Sam Dumitriu, Research Director, The Entrepreneurs Network, says that start-up businesses will need extra help: “Today’s radical interventions will protect jobs and save businesses. We welcome the announcement that employers will be supported to retain staff and will have access to additional cash flow through tax deferments.

“Startups that are not yet bringing in revenue will need additional targeted support as they approach the end of their funding runways. They are ill-suited to taking on debt, such as the Business Interruption Loans, and are unlikely to benefit from rates relief or grants, as many use co-working spaces.

“It is vital new measures are announced for this group in the coming days. If we want the economy to rebound once we have beaten the virus then job-creating startups cannot be overlooked.”

Colin Leckey, partner at Lewis Silkin, says that these measures should have been taken earlier: “Employers have been crying out for a package like Denmark’s where the state effectively underwrites payroll for a period of time.

“All week we have been hearing from employers scrambling to cut staff pay and hours, put people on unpaid leave, and even implement emergency and wide ranging redundancy exercises, because they are panicking and can’t see an alternative.

“While some sectors are worse hit than others, such as retail, hospitality and leisure worst of all, only this sort of massive state intervention is likely to slow down mass layoffs.”

Dame Carolyn Fairbairn, CBI Director-General, comments: “This is a landmark package of measures for business, people and jobs. The Chancellor’s offer of substantial payroll support, fast access to cash and tax deferral will support the livelihoods of millions. Firms and employees will respond with relief and determination.

“It marks the start of the UK’s economic fightback – an unparalleled joint effort by enterprise and government to help our country emerge from this crisis with the minimum possible damage. An important day for our country.”

Peter Webb, Managing Director at Electronic Temperature Instruments (ETI), the UK’s largest digital thermometer manufacturer specialising in the food & drink industry, gives his own account of how the pandemic is affecting his business and what difference the announcement may make.

He comments: “There was no choice. We are in a sink or swim situation. For us at ETI, we have a number of vulnerable employees with underlying health problems not often visible to their peers, in addition to pregnant employees as well. Therefore we have absolutely no hesitation, or indeed a choice, other than to send them home for 12 weeks.
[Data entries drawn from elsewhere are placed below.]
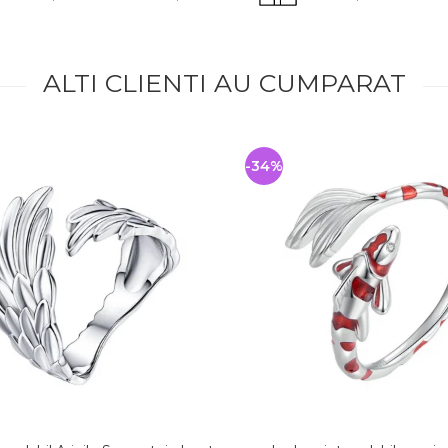
ALTI CLIENTI AU CUMPARAT
-34%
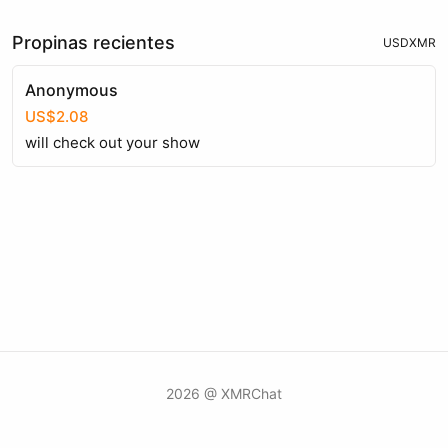
Propinas recientes
USD
XMR
Anonymous
US$2.08
will check out your show
2026 @ XMRChat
“These new measures had to be about paying people and keeping them in work. I feel the Chancellor and government have done all they can up to this point. Let’s make no mistake about it, for many businesses and industries, these are desperate times.

“Therefore desperate and quite simply unheard of measures were required. I applaud them for stepping in, or perhaps stepping up, to help pay wages with the aim of saving as many jobs and livelihoods as possible.”

Phil Smith, Managing Director at Business West, said: “The Chancellor has given businesses desperately needed breathing room at this critical moment.

“The deferral of VAT payments keeps money in the pockets of businesses so that they can pay their people and suppliers, and the commitment to cover wages of those unable to work will allow firms to retain many jobs if they are forced to reduce their operations.

“The government now needs to go foot-to-floor to ensure that details of the job retention scheme and loan guarantees reach firms on the ground as soon as possible. Given that this situation continues to evolve, ministers must also keep the door open to additional measures to support business cash flow.”